**EXERCISE GOAL**
Gather all lines in the data that hold the string "Lope".
##### LISTED RECORDS
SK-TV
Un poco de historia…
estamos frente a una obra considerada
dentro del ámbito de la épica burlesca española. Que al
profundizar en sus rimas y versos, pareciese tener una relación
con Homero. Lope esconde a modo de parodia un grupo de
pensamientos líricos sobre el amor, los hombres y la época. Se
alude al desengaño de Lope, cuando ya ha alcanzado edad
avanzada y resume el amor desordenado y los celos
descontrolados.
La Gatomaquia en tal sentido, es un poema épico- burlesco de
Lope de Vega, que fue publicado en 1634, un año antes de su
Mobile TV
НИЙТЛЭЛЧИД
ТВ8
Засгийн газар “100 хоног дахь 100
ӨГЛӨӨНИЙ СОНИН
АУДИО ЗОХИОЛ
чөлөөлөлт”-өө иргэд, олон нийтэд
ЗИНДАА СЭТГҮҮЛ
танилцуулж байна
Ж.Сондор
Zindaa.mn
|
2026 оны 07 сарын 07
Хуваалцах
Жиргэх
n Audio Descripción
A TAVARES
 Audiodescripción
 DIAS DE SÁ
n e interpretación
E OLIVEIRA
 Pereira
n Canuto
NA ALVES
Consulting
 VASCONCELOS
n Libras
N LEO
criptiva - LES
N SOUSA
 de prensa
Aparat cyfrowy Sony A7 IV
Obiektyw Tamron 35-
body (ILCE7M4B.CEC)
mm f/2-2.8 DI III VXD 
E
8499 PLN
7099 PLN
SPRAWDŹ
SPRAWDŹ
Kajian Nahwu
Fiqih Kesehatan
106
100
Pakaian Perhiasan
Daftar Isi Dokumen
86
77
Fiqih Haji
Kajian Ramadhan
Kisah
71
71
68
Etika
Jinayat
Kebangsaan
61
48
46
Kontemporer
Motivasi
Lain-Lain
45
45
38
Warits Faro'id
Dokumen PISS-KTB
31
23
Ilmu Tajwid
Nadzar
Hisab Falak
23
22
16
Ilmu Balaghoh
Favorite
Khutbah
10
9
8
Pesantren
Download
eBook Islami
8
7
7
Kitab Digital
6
##########
**WRITTEN RESPONSE**
con Homero. Lope esconde a modo de parodia un grupo de
alude al desengaño de Lope, cuando ya ha alcanzado edad
Lope de Vega, que fue publicado en 1634, un año antes de su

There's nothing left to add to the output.